Provided information ::
Segment Open

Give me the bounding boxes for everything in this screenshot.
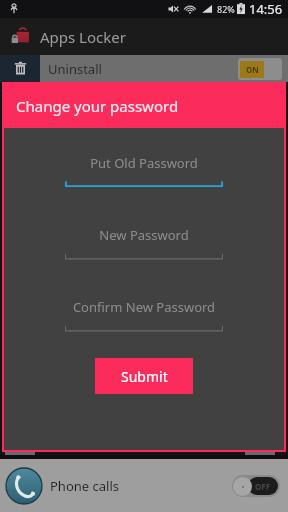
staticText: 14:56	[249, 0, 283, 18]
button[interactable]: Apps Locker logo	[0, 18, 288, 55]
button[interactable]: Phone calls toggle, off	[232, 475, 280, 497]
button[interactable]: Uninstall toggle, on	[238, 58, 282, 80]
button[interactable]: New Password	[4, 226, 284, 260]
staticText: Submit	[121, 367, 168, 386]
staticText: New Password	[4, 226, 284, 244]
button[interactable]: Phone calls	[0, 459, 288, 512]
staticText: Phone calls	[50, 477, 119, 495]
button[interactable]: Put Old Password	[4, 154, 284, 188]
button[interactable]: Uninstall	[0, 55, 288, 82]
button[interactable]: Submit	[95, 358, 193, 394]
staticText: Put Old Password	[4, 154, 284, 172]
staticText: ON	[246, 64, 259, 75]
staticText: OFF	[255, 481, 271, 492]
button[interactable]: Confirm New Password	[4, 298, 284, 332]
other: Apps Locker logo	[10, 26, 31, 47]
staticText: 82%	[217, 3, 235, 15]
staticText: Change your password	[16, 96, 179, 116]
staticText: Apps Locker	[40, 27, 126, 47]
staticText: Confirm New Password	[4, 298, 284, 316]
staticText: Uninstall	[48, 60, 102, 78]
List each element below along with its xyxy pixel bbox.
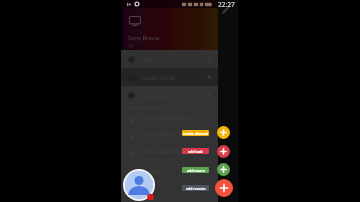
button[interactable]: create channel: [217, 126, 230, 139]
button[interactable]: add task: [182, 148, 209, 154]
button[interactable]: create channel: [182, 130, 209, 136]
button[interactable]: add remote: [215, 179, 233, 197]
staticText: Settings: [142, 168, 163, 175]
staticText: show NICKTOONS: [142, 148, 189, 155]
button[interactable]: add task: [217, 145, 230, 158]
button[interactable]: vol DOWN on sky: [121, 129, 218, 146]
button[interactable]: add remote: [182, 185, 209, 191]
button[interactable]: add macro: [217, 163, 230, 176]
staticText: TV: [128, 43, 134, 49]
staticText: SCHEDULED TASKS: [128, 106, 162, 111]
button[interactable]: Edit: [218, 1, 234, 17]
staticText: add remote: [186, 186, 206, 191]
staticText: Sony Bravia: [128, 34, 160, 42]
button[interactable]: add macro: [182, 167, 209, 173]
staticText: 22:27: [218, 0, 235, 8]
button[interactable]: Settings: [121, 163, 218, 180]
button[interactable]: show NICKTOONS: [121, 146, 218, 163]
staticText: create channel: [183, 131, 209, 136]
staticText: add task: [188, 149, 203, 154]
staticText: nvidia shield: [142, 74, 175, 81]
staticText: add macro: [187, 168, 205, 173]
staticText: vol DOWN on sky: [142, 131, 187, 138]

Segment Closed

Task description ::
Once you have found every line in the listing that holds the string "Settings", copy each of them.

Expected answer ::
staticText: Settings: [142, 168, 163, 175]
button[interactable]: Settings: [121, 163, 218, 180]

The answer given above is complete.